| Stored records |
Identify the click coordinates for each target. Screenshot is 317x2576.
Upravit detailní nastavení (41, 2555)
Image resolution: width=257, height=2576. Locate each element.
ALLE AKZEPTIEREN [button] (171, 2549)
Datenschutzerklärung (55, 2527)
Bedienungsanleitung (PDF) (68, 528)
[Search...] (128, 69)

| Task requirements |
Write out all of the records exactly as they stand above.

| Exercise result |
Identify the click coordinates for each target. Screenshot is 317x2576.
Upravit detailní nastavení (41, 2555)
Image resolution: width=257, height=2576. Locate each element.
ALLE AKZEPTIEREN [button] (171, 2549)
Datenschutzerklärung (55, 2527)
Bedienungsanleitung (PDF) (68, 528)
[Search...] (128, 69)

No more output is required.